■ WORK INSTRUCTION: Output every line below exactly.

■ COLLECTED MATERIAL:
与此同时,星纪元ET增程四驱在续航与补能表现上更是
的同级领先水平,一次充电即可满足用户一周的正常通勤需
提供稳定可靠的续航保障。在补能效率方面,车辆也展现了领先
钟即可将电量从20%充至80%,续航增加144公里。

■ RESPONSE AREA:
与此同时,星纪元ET增程四驱在续航与补能表现上更是
的同级领先水平,一次充电即可满足用户一周的正常通勤需
提供稳定可靠的续航保障。在补能效率方面,车辆也展现了领先
钟即可将电量从20%充至80%,续航增加144公里。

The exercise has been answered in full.